Este uso del lenguaje violento por parte de la dirigencia política conlleva a que varios sientan justificados sus actos violentos, incluso, para solucionar problemas tan pequeños como la vida escolar de nuestros gurises. Esto llevó a que el propio Ministerio de Educación de la Nación implemente un programa de acompañamiento a docentes víctimas de violencia por parte de los padres, demostrando un preocupante aumento en la frecuencia de episodios de amenazas y golpes contra los maestros por parte de familiares.
¿Por qué citar este tipo de ejemplo de violencia? Porque la imagen del maestro históricamente estuvo asociado a la imagen de autoridad. La escuela siempre fue vista como el segundo hogar y en la escuela la autoridad es el maestro. Si no se respeta a un maestro ¿Qué esperamos que se haga con la policía cuya autoridad se ve reflejada en un arma de fuego?

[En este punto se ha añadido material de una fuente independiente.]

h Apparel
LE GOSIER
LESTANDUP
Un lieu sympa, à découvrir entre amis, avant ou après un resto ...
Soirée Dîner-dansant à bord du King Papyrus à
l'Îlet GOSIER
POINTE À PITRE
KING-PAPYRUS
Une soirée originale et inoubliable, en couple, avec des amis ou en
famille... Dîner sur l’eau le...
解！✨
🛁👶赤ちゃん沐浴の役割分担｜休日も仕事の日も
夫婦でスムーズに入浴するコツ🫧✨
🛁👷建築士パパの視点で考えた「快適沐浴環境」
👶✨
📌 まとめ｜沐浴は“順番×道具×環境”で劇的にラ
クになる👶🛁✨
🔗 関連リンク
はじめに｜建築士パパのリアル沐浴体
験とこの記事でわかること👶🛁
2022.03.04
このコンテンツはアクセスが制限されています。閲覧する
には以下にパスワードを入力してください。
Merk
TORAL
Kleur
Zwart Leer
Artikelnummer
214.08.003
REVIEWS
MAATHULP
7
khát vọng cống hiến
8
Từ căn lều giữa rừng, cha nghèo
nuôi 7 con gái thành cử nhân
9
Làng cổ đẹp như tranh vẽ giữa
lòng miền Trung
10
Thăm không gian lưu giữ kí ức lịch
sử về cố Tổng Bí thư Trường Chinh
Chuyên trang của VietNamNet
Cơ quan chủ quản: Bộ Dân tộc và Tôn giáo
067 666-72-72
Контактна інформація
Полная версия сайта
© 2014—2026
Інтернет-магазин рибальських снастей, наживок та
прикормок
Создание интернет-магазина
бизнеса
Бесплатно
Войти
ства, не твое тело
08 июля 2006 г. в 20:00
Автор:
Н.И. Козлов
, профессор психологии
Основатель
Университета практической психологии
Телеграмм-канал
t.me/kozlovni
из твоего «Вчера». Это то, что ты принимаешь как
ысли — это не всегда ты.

Muchos pretenden confundir el  principio de autoridad, con el concepto de autoritarismo, y de esta manera se cuestiona y se debilita aún más la autoridad, pero hay que tener en cuenta que el principio de autoridad es la clave para lograr una convivencia social social saludable. Por ejemplo, la ley es un principio de autoridad, el principal, incluso. El respeto a las leyes es vital para erradicar la violencia contra los policías, entre tantas otras violencias.

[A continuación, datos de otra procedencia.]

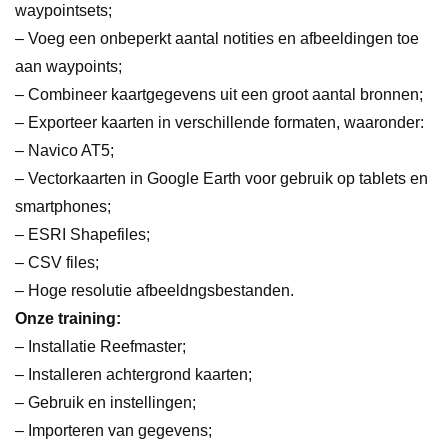
waypointsets;
– Voeg een onbeperkt aantal notities en afbeeldingen toe
aan waypoints;
– Combineer kaartgegevens uit een groot aantal bronnen;
– Exporteer kaarten in verschillende formaten, waaronder:
– Navico AT5;
– Vectorkaarten in Google Earth voor gebruik op tablets en
smartphones;
– ESRI Shapefiles;
– CSV files;
– Hoge resolutie afbeeldngsbestanden.
Onze training:
– Installatie Reefmaster;
– Installeren achtergrond kaarten;
– Gebruik en instellingen;
– Importeren van gegevens;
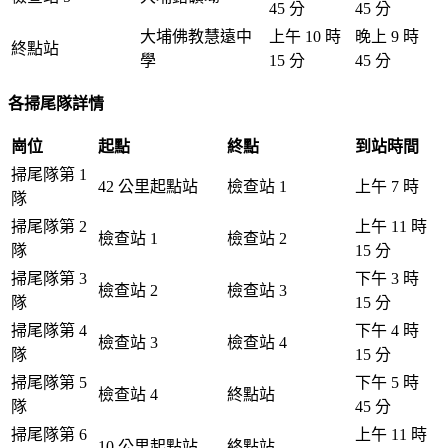
45 分
45 分
大埔佛教慧遠中
上午 10 時
晚上 9 時
終點站
學
15 分
45 分
各掃尾隊詳情
崗位
起點
終點
到站時間
掃尾隊第 1
42 公里起點站
檢查站 1
上午 7 時
隊
掃尾隊第 2
上午 11 時
檢查站 1
檢查站 2
隊
15 分
掃尾隊第 3
下午 3 時
檢查站 2
檢查站 3
隊
15 分
掃尾隊第 4
下午 4 時
檢查站 3
檢查站 4
隊
15 分
掃尾隊第 5
下午 5 時
檢查站 4
終點站
隊
45 分
掃尾隊第 6
上午 11 時
10 公里起點站
終點站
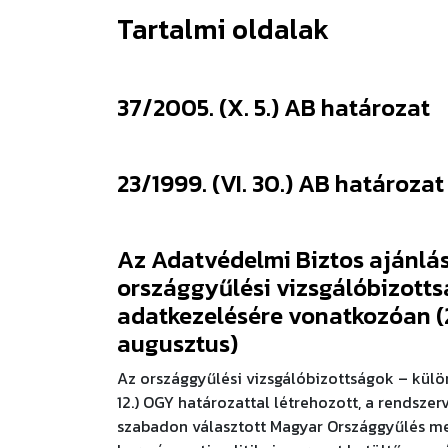
Tartalmi oldalak
37/2005. (X. 5.) AB határozat
23/1999. (VI. 30.) AB határozat
Az Adatvédelmi Biztos ajánlá
országgyűlési vizsgálóbizotts
adatkezelésére vonatkozóan (
augusztus)
Az országgyűlési vizsgálóbizottságok – külön
12.) OGY határozattal létrehozott, a rendszerv
szabadon választott Magyar Országgyűlés m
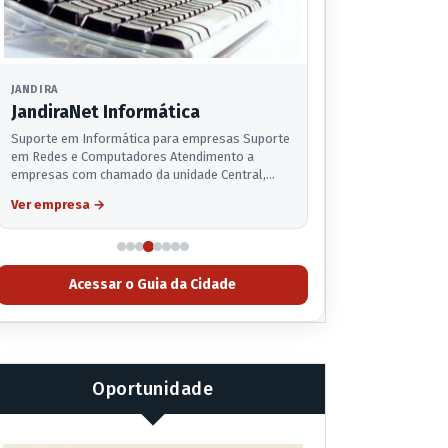
JANDIRA
JandiraNet Informática
Suporte em Informática para empresas Suporte
em Redes e Computadores Atendimento a
empresas com chamado da unidade Central,…
Ver empresa
→
Acessar o Guia da Cidade
Oportunidade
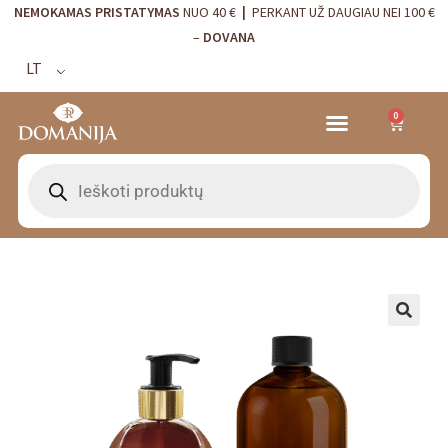
NEMOKAMAS PRISTATYMAS
NUO 40 €
|
PERKANT UŽ DAUGIAU NEI 100 €
–
DOVANA
LT
0
VRANJES FIRENZE NAMŲ KVAPAI
VISTA ALEGRE
BORDALLO PINHEIRO
INTERJERO DETALĖS
🔍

Es bueno señalar que estos casos no tienen nada que ver con slóganes como "odio a la policía", lectura que realizan desde el Ministerio de Seguridad de la Nación cuando se sale a defender al policía que acribillo a un ladrón y que es replicada por la Ministra de Gobierno de la provincia, ya que no hay una relación entre ambos. En el caso del policía muerto en un allanamiento en la ciudad de Gualeguaychú hay que tener presente a quienes se estaban allanando: una banda dedicada a la trata de personas y venta de drogas. Aunque no se sabe muy bien y nunca aclararon el tema de que era lo que se estaba investigando, la policía de Entre Ríos no tendría que haber intervenido, porque tanto la venta de drogas como el obligar a personas a prostituirse son delitos de índole federal y nuestra policía no está habilitada legalmente para intervenir.
El otro caso, es mas ilustrativo para demostrar esta tendencia creciente de los niveles de violencia en la sociedad, tendencia que a este ritmo es muy difícil de revertir. Vivimos en una sociedad enferma de violencia, esta violencia social es la expresión de la violencia interior de muchos (todos llevan un enano fascista en su interior). Es hora de comenzar a rescatar y difundir seriamente valores como la tolerancia, el respeto y la solidaridad si queremos que la violencia no nos gane la batalla.